Emmanuel, inclinado sobre las murallas de Jerusalén, no apartaba la vista de la mancha amarilla y parda que había sido su padre. Su madre y él aguardaban los resultados de la investigación. Tenían la esperanza de verla avanzar para poder por fin enterrar a su marido y padre en el cementerio del Santo Sepulcro. Pero, por desgracia, cada vez que preguntaban en qué punto se encontraban las investigaciones, les decían que tuvieran paciencia. Hasta el día en que un guardia les confió, bajo el sello del secreto, que probablemente nunca llegarían a buen término: un allegado del patriarca del Santo Sepulcro parecía estar implicado en el caso, y no querían que este último fuera molestado, de modo que centraban los interrogatorios en los arrabales, en busca de un culpable más apropiado.
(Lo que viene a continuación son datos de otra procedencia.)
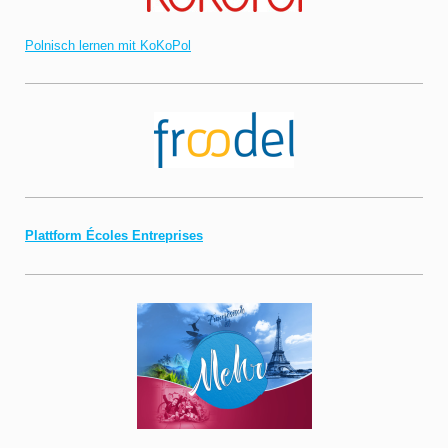
Polnisch lernen mit KoKoPol
Plattform Écoles Entreprises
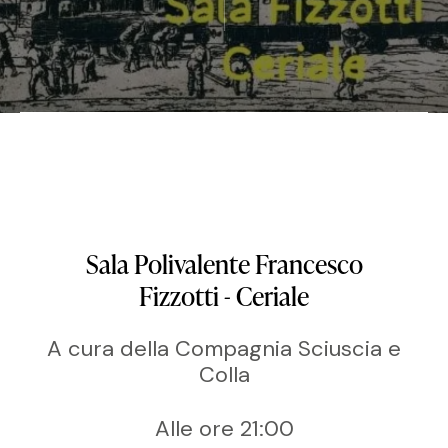
Sala Polivalente Francesco
Fizzotti - Ceriale
A cura della Compagnia Sciuscia e
Colla
Alle ore 21:00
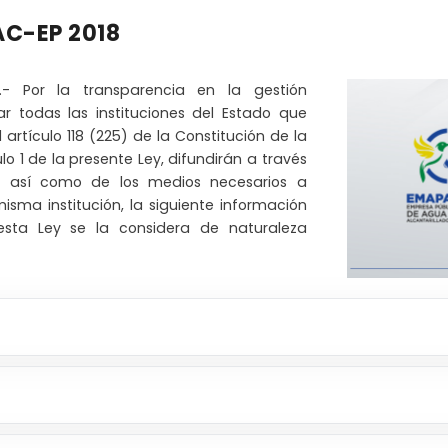
AC-EP 2018
a.- Por la transparencia en la gestión
r todas las instituciones del Estado que
artículo 118 (225) de la Constitución de la
o 1 de la presente Ley, difundirán a través
, así como de los medios necesarios a
isma institución, la siguiente información
sta Ley se la considera de naturaleza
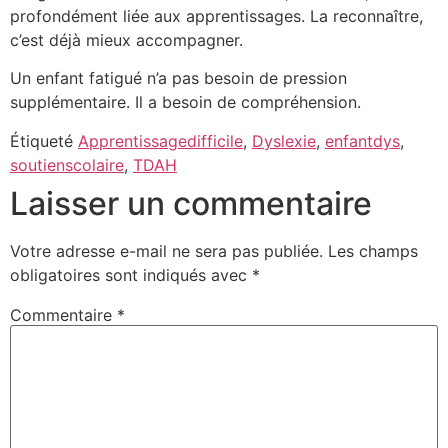
profondément liée aux apprentissages. La reconnaître,
c’est déjà mieux accompagner.
Un enfant fatigué n’a pas besoin de pression
supplémentaire. Il a besoin de compréhension.
Étiqueté
Apprentissagedifficile
,
Dyslexie
,
enfantdys
,
soutienscolaire
,
TDAH
Laisser un commentaire
Votre adresse e-mail ne sera pas publiée.
Les champs
obligatoires sont indiqués avec
*
Commentaire
*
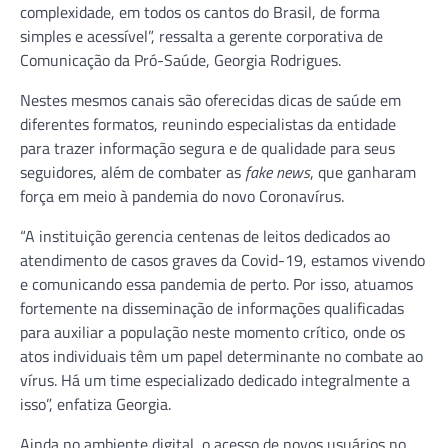
complexidade, em todos os cantos do Brasil, de forma
simples e acessível”, ressalta a gerente corporativa de
Comunicação da Pró-Saúde, Georgia Rodrigues.
Nestes mesmos canais são oferecidas dicas de saúde em
diferentes formatos, reunindo especialistas da entidade
para trazer informação segura e de qualidade para seus
seguidores, além de combater as
fake news
, que ganharam
força em meio à pandemia do novo Coronavírus.
“A instituição gerencia centenas de leitos dedicados ao
atendimento de casos graves da Covid-19, estamos vivendo
e comunicando essa pandemia de perto. Por isso, atuamos
fortemente na disseminação de informações qualificadas
para auxiliar a população neste momento crítico, onde os
atos individuais têm um papel determinante no combate ao
vírus. Há um time especializado dedicado integralmente a
isso”, enfatiza Georgia.
Ainda no ambiente digital, o acesso de novos usuários no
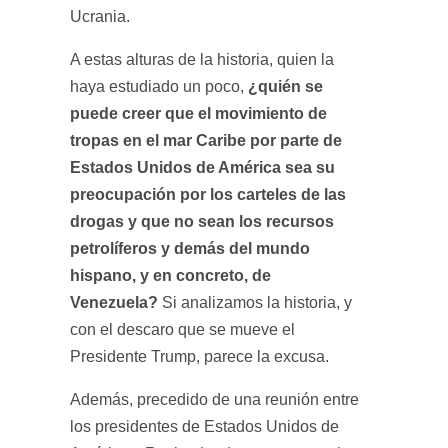
Ucrania.
A estas alturas de la historia, quien la
¿quién se
haya estudiado un poco,
puede creer que el movimiento de
tropas en el mar Caribe por parte de
Estados Unidos de América sea su
preocupación por los carteles de las
drogas y que no sean los recursos
petrolíferos y demás del mundo
hispano, y en concreto, de
Venezuela?
Si analizamos la historia, y
con el descaro que se mueve el
Presidente Trump, parece la excusa.
Además, precedido de una reunión entre
los presidentes de Estados Unidos de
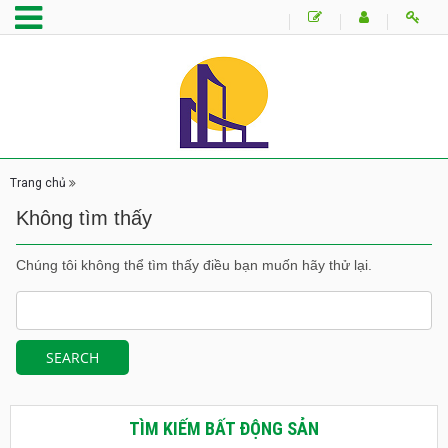
Trang chủ
Không tìm thấy
Chúng tôi không thể tìm thấy điều bạn muốn hãy thử lại.
TÌM KIẾM BẤT ĐỘNG SẢN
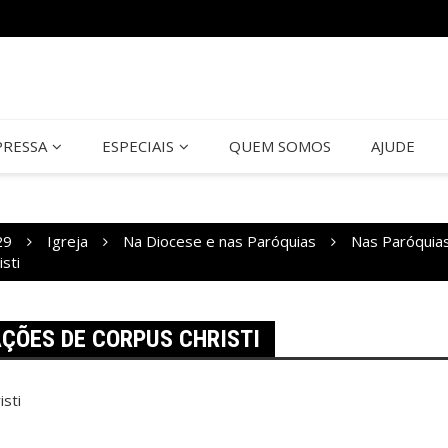
PRESSA
ESPECIAIS
QUEM SOMOS
AJUDE
29
Igreja
Na Diocese e nas Paróquias
Nas Paróquia
sti
ÇÕES DE CORPUS CHRISTI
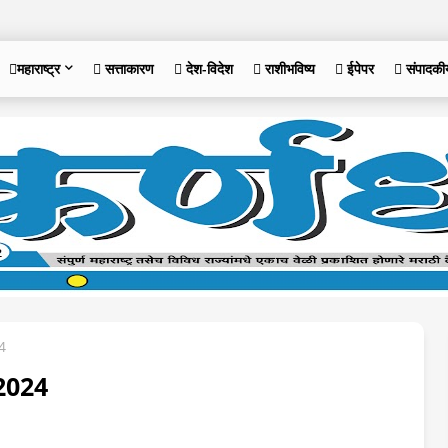
महाराष्ट्र
 सत्ताकारण
 देश-विदेश
 राशीभविष्य
 ईपेपर
 संपादकी
4
2024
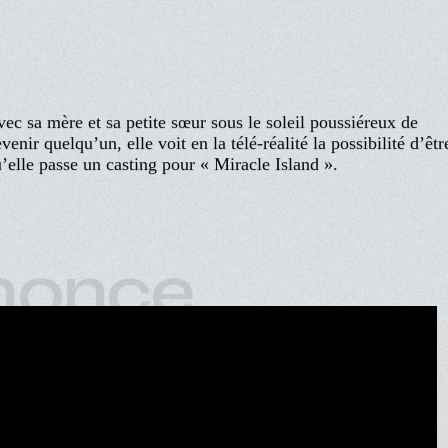
t
vec sa mère et sa petite sœur sous le soleil poussiéreux de
enir quelqu’un, elle voit en la télé-réalité la possibilité d’êtr
u’elle passe un casting pour « Miracle Island ».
La madre de Emmanuel perdió la razón a raíz de aquello, y su hijo decidió pasar a la acción. Con algunos amigos fue, de noche, a recuperar el cuerpo de su padre y lo lanzó a la Gehena. No era una tumba, ni siquiera la fosa común; pero se dijo que sería lo más eficaz para liberar a su padre de los insectos.

Al evocar estos penosos recuerdos, Emmanuel se estremeció preguntándose si no habría lanzado a su propio padre al infierno —y si efectivamente era así, cómo podría salvarlo—. Cerrando la mano sobre la empuñadura de su espada, alcanzó a Casiopea.

Esta oyó cómo Emmanuel se acercaba a ella y luego la dejaba atrás y se lanzaba a cortar las lianas, los troncos y las telarañas que se interponían en su camino, lo hacía con tal rabia que temió que hubiera perdido la razón o que un demonio le persiguiera. ¿No había leído en algún lugar que una enorme araña caníbal —la famosa reina blanca de las costas de África— habitaba en esta jungla? Se arriesgó a echar una ojeada atrás, pero no vio más que un largo corredor negro, del que la vegetación ya volvía a apropiarse.

Finalmente, Emmanuel se volvió.

—¡Ven a ver! —le dijo.

Bajo la
keffieh
, sus ojos brillaban como dos estrellas, y temblaba de excitación.

Casiopea corrió hacia él, impaciente por descubrir lo que había visto.

Al principio no comprendió. Solo había un profundo barranco, un abismo abierto en medio de la jungla como una caja torácica partida en dos por un gigante. En el fondo, varias decenas de pies por debajo de ella, un río gruñía en medio de un hervidero de vapores tumultuosos. Un frágil puente de lianas, que oscilaba peligrosamente, unía las dos orillas. Había que estar muy loco —o ser muy valiente— para aventurarse a cruzarlo.